*** Opening SOURCE MATERIAL ***
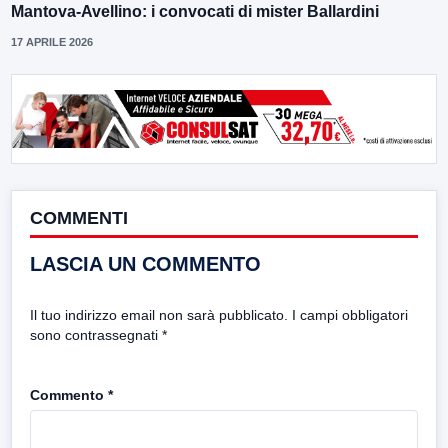
Mantova-Avellino: i convocati di mister Ballardini
17 APRILE 2026
COMMENTI
LASCIA UN COMMENTO
Il tuo indirizzo email non sarà pubblicato.
I campi obbligatori
sono contrassegnati
*
Commento
*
*** Closing SOURCE MATERIAL ***
Give back the entries above exactly as they stand. Leave the images out.

Mantova-Avellino: i convocati di mister Ballardini
17 APRILE 2026
COMMENTI
LASCIA UN COMMENTO
Il tuo indirizzo email non sarà pubblicato.
I campi obbligatori
sono contrassegnati
*
Commento
*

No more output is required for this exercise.